I've been mulling this over for a while and am ready to throw it out there for discussion:

Here is the range of advice you get on when to leave the table:


  1. Keep sessions short, say 60-90 minutes, so they can't get a fix on you;
  2. Keep your sessions short and leave after showing your top bet so they can't get a fix on you;
  3. If your game is +EV play as long as you can - leaving early whether up or down fails to maximize EV;
  4. Leave once you've lost X% of your session BR - this allows the joints to record your losses and that helps even out your W/L record, making you look more normal (The corollary of this is don't spend hours grinding back up from a lost session as you need to let the joint win sometimes - you'll take them in the long term)
  5. Leave when you are approaching a choke point in terms of dollars won;
  6. Leave before they throw you out if you can see it coming;
  7. Don't leave until they throw you out!
  8. Never leave when you're up just because you're up (i.e. better to keep playing the +EV game even though it means you might lose back all the units you've piled up in the short term (as an aside, there is a famous quote in The Art of Cross Examination (F. Wellman - a great read) in which he says "When you hit oil, quit drilling!"... this is a bit counter-intuitive (pardon the pun))) when you consider some other advice. Or you could keep winning. In the short run, no one really knows!
  9. Nothing wrong with camping out so long as you learn what the man tolerates (this is a variation of "play a winning, but polite spread, if you want longevity, for example, at your local restaurant.)
  10. Many lists have ten items. I can't think of any more, but I'm confident this crew will increase the list. Oooooh!...Leave when you're tired because its not AP to play at less than optimal mental power! Feel free to keep going...

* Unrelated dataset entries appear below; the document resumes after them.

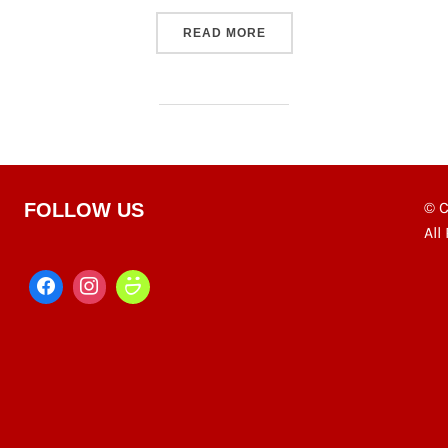
“S23 PHOTOWEEK”
READ MORE
© C
FOLLOW US
All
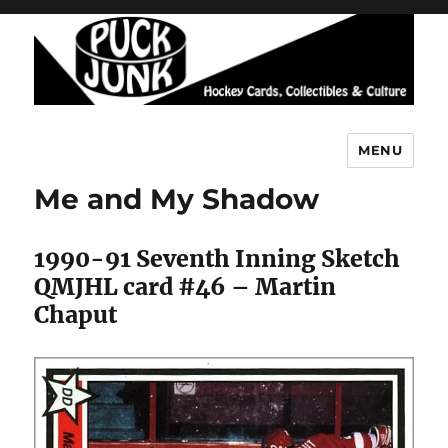
MENU
Puck Junk
Me and My Shadow
1990-91 Seventh Inning Sketch
QMJHL card #46 – Martin
Chaput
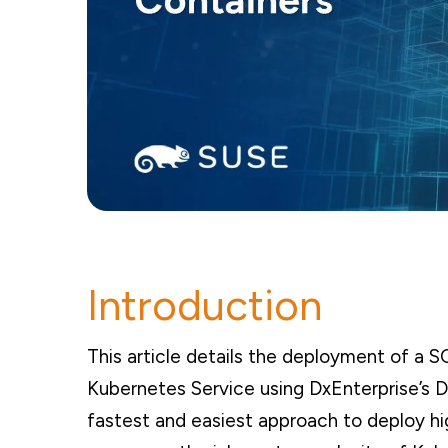
Introduction
This article details the deployment of a S
Kubernetes Service using DxEnterprise’s D
fastest and easiest approach to deploy hig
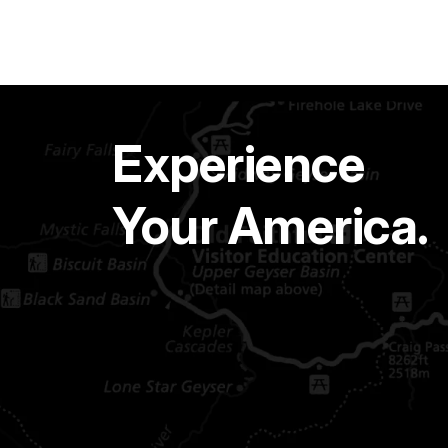
Experience
Your America.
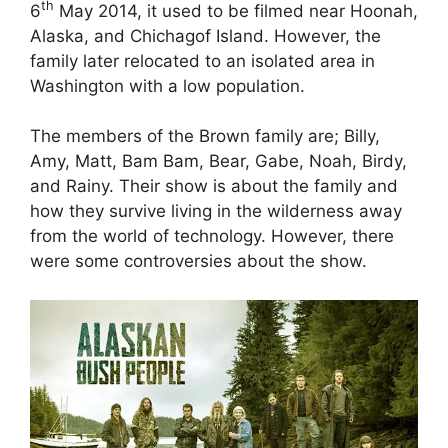
th
6
May 2014, it used to be filmed near Hoonah,
Alaska, and Chichagof Island. However, the
family later relocated to an isolated area in
Washington with a low population.
The members of the Brown family are; Billy,
Amy, Matt, Bam Bam, Bear, Gabe, Noah, Birdy,
and Rainy. Their show is about the family and
how they survive living in the wilderness away
from the world of technology. However, there
were some controversies about the show.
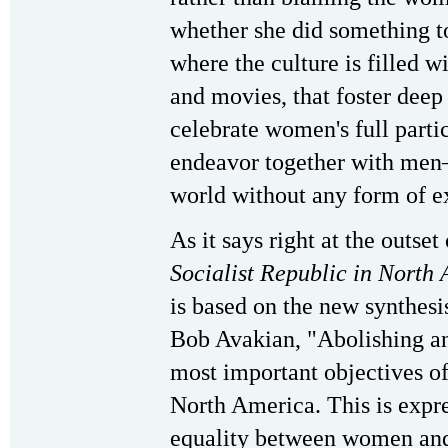
whether she did something t
where the culture is filled w
and movies, that foster dee
celebrate women's full parti
endeavor together with men—
world without any form of ex
As it says right at the outset
Socialist Republic in North
is based on the new synthe
Bob Avakian, "Abolishing and
most important objectives of
North America. This is expre
equality between women and 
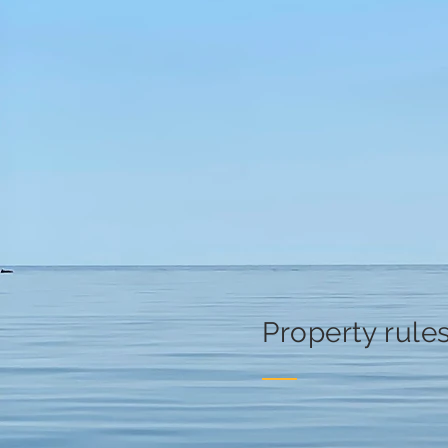
Property rule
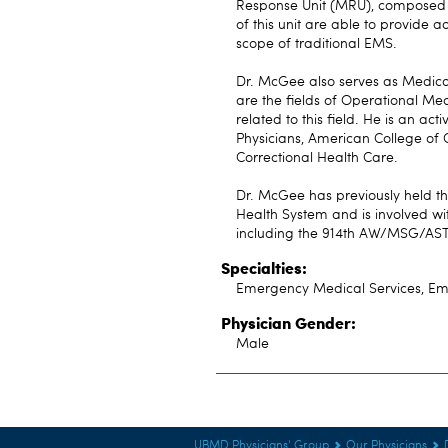
Response Unit (MRU), composed 
of this unit are able to provide
scope of traditional EMS.
Dr. McGee also serves as Medical
are the fields of Operational Me
related to this field. He is an 
Physicians, American College of 
Correctional Health Care.
Dr. McGee has previously held t
Health System and is involved w
including the 914th AW/MSG/ASTS
Specialties:
Emergency Medical Services, E
Physician Gender:
Male
UBMD Physicians' Group
Our Physicians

Obviously, the list is a bit glib and many of those exits are driven by circumstances. My question is really about #8 which has been discussed before. Leaving aside playing at some theoretical shop where no one ever gets backed off or counter-measured, in the real world, in a shop you intend to return to, once you're approaching a win that is 3-4-5 x your buy-in, even if it happens fast, isn't it really ok to say "thanks for the money - see you next time!" and slip away? Given that its impossible to know whether you will continue to win or lose any session, can you really know that walking away at a pre-set point is capping wins overall? Isn't there some psychological benefit to walking away up (Yes, yes, yes...true APs are robots, but deep down, even robots have feelings)?